Perhaps nowhere is this rebalancing of cost and profit more apparent than in the energy industry. According to Cary Krosinsky of the international environmental accounting firm TruCost, which has been monitoring publicly traded European firms, “companies that are most energy efficient are beginning to outperform their competitors that are not.” In the US, he notes, many companies were caught off guard by rising energy costs, and few are prepared for the carbon restrictions that will come when the US finally engages in the Kyoto process.

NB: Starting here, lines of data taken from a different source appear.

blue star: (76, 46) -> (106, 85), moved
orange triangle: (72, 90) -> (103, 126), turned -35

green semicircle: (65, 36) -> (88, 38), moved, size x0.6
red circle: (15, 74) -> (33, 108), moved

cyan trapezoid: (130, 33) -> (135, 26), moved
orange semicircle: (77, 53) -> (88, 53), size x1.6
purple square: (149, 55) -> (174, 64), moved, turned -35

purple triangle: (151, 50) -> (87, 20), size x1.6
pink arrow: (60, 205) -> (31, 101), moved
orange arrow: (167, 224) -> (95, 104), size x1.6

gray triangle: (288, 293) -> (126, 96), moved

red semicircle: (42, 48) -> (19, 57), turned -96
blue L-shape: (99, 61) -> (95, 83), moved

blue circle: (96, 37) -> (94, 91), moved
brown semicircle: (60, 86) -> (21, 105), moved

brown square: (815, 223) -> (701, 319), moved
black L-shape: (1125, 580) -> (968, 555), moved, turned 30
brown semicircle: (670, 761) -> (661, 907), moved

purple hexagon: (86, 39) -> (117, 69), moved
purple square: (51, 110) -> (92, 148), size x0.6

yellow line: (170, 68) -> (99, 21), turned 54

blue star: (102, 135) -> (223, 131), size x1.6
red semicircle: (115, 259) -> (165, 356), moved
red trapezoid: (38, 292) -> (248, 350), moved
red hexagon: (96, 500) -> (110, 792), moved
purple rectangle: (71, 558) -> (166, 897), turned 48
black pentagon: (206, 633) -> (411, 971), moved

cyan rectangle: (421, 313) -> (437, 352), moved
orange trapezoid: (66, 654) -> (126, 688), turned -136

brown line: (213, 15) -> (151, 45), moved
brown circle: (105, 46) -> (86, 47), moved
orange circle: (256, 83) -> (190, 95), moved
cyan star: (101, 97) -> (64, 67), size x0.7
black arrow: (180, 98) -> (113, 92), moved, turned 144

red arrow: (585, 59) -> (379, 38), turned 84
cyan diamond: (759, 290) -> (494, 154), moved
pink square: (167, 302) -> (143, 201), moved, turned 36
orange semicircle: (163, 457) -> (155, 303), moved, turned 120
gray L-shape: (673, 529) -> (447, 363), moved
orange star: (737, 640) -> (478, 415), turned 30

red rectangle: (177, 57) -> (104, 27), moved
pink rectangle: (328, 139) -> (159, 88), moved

Meanwhile, in Europe, renewable-energy technologies that were once government subsidized—including wind and solar—have blossomed into multibillion-dollar industries that dominate overseas markets. And Europe is exporting its laws as well: Where once the US was the world’s leader in environmental regulation, now the EU standards are becoming models for emerging economies like Korea, Brazil, and even China. This gives European firms a built-in advantage selling to those economies. When cosmetics, toys, and other products that have undergone toxic screening compete against those that have not, which will consumers choose?
Though results from the European experiment are hardly conclusive (and many environmentalists are disappointed that the reforms haven’t gone further), the approach does suggest a counterweight to the Kabuki-like repetitions of US environmental debates, with greens on one side and industry on the other. It’s the struggle to reconcile these two forces that makes the EU’s venture such a provocative challenge to the US.